His voice choked off and he fell backward, sprawling in the grass. Emma moved faster than she ever had in her life, leaping across the pool, but she still wasn't there in time to catch him before he hit the ground.

Clouds were gathering out over the ocean. The wind up on the roof was cool, the ocean acting like a giant air conditioner. Cristina could hear the roar and crash of the surf in the distance as she moved gingerly across the shingles. What was it about the Blackthorns and Emma that meant that ever since she'd come to Los Angeles she'd spent half her time on top of buildings?

Mark was sitting near one of the copper gutters, his legs dangling over the side. The wind blew his fair hair around his face. His hands were long and white and bare, bracing him against the roof tiles behind him.

He was holding one of the Institute's spare cell phones in his hand. It seemed incongruous--it was incongruous, the faerie boy with the long, tangled hair, the tapestry of stars behind him, and the phone in his hand. "I am so sorry, Helen," she heard him say, and the word echoed with such a depth of love and loneliness that she nearly turned away.

Leaving silently didn't seem to be an option, though.
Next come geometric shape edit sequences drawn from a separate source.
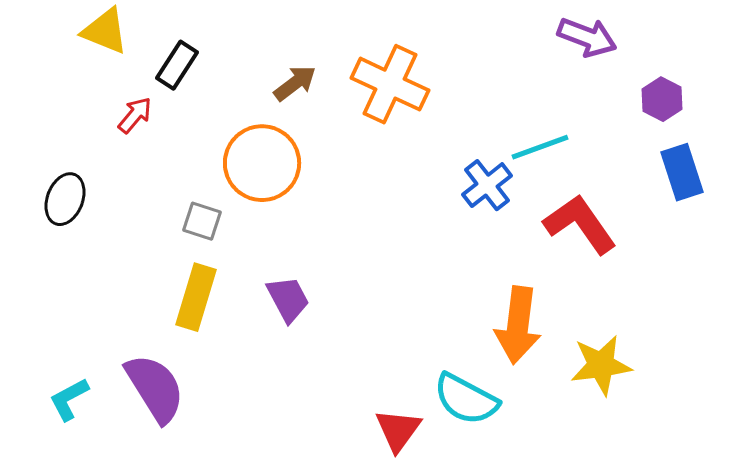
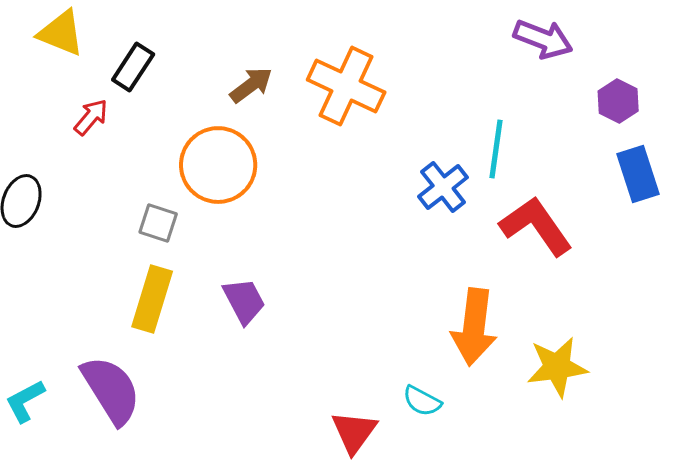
cyan line: (540, 147) -> (496, 149), turned -62
cyan semicircle: (466, 399) -> (422, 401), size x0.6

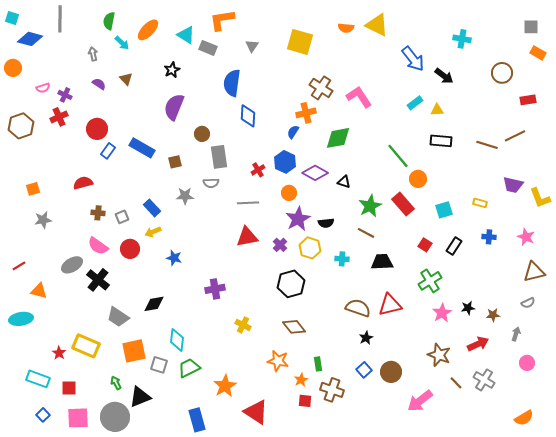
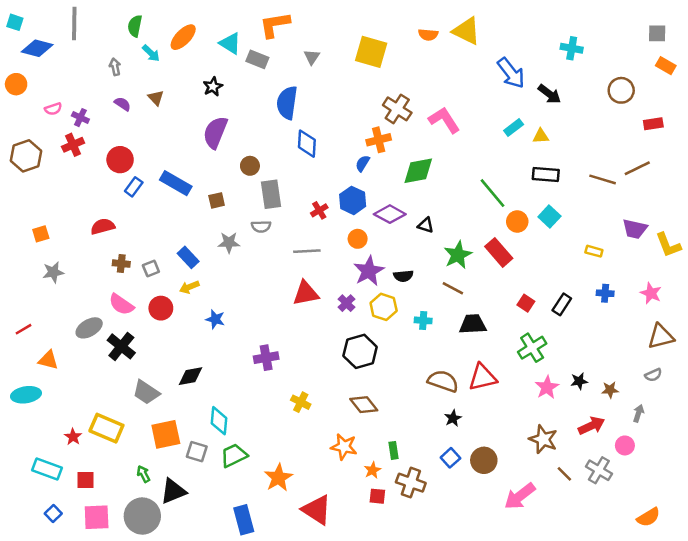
cyan square: (444, 210) -> (549, 217), moved, turned -30
pink circle: (527, 363) -> (625, 445), moved

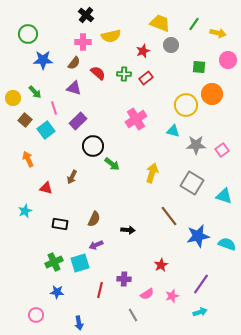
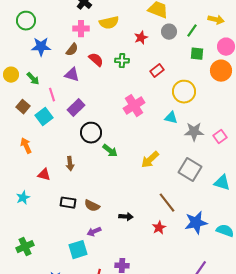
green line: (194, 24) -> (192, 31), moved
red rectangle: (146, 78) -> (157, 71), moved
orange circle: (212, 94) -> (221, 71), moved
yellow circle: (13, 98) -> (11, 75), moved
yellow arrow: (152, 173) -> (150, 160), turned -150
brown arrow: (72, 177) -> (70, 164), turned -32
brown semicircle: (94, 219) -> (92, 206), turned 91
black rectangle: (60, 224) -> (68, 203), moved
green cross: (54, 262) -> (25, 247), moved
red star: (161, 265) -> (159, 228), moved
Mark had heard her approach: He turned slightly, and gestured for Cristina to remain.

She hovered uncertainly. It was Dru who had told her that she would find Mark on the roof, and the others had urged her to go up and see if he was all right. She had wondered if it was really her place, but Ty and Livvy had been absorbed in their translation job, and she'd sensed Dru was afraid of Mark's harsh words. And it wasn't as if Tavvy could be sent to fetch his brother down. So with some reluctance, Cristina had climbed the ladder to the roof.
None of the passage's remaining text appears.